Estella met other women at the shelter who sounded like they were involved with the same partners who had treated Estella so badly. In support groups they laughed together at their similar experiences and they cried together, too. Estella learned that CASA offered free support groups around the community during the day and in the evenings that she could attend every week or whenever she felt down. CASA even offered support groups for women in jail and substance abuse treatment programs.
Estella set some goals for herself and began to feel a little better and safer each day. It was good to have a shower every day. An advocate gave her a gift certificate to CASA's thrift store. She helped with chores, cooked at the shelter some nights, and began to relax and feel normal. Some of the women celebrated successful applications for injunctions for protection with the help of a volunteer advocate. They were scared to stand up and talk to a judge in front of others, but it felt empowering, too, when the judge awarded a permanent injunction.
Then there were the children. Estella found some of them a little annoying because they were always underfoot, but she liked holding the babies sometimes. She also appreciated being in the room on the third floor where there were only women. She even found a couple of the books in the library that were easy to read. Estella began to feel hopeful. She could not forget her past but now she felt like there could be a future that might have light.

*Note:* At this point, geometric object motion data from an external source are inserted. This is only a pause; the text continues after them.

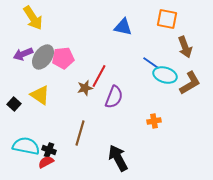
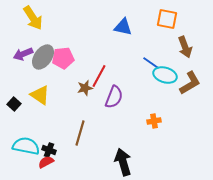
black arrow: moved 5 px right, 4 px down; rotated 12 degrees clockwise
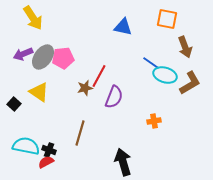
yellow triangle: moved 1 px left, 3 px up
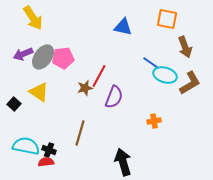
red semicircle: rotated 21 degrees clockwise
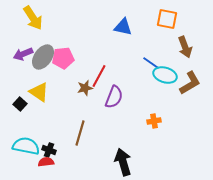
black square: moved 6 px right
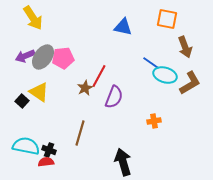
purple arrow: moved 2 px right, 2 px down
brown star: rotated 14 degrees counterclockwise
black square: moved 2 px right, 3 px up
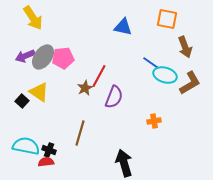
black arrow: moved 1 px right, 1 px down
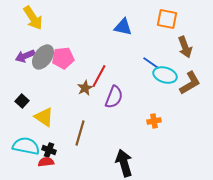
yellow triangle: moved 5 px right, 25 px down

Figuring out where she would live after she left the shelter was a problem. Estella had never really kept a job very long. She didn’t read very well, although she had learned to compensate for that over the years. When an employer discovered that she couldn’t decipher simple written instructions, she was usually terminated. Subsidized housing was usually for women with children. There wasn’t much out there for single women, another reason why she had to attach herself to the first man that came along. Estella could stay for 6 months in the shelter's housing. She didn’t know where she would go after that but she wasn’t going to think about it now.